§ Task instructions
Only lines containing "Maker" are wanted from the data below. Copy those lines.

§ Input data
▶
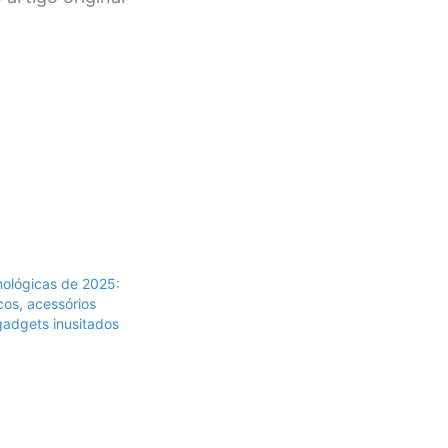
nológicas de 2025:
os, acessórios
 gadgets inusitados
◀
▶
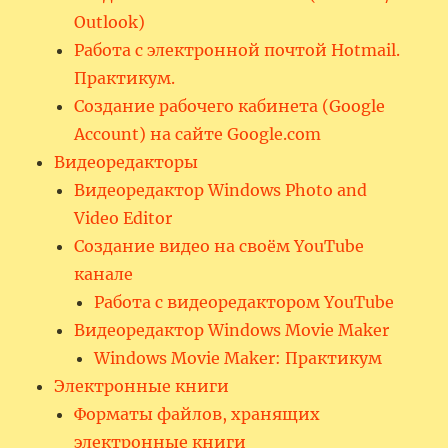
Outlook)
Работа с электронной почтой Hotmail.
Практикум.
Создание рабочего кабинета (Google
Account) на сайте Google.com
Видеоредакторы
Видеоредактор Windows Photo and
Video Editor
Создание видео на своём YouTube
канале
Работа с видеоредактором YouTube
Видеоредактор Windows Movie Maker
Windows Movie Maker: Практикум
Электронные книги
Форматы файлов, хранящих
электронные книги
◀
▶
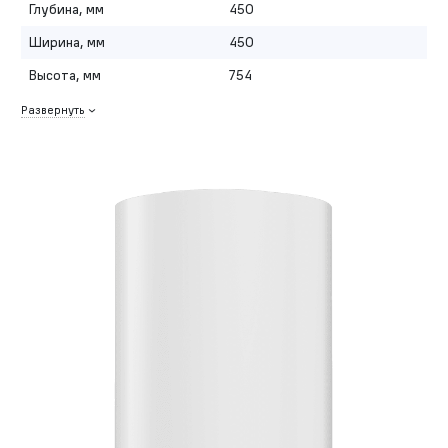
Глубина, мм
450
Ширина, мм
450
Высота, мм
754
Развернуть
◀
§ Answer below
Видеоредактор Windows Movie Maker
Windows Movie Maker: Практикум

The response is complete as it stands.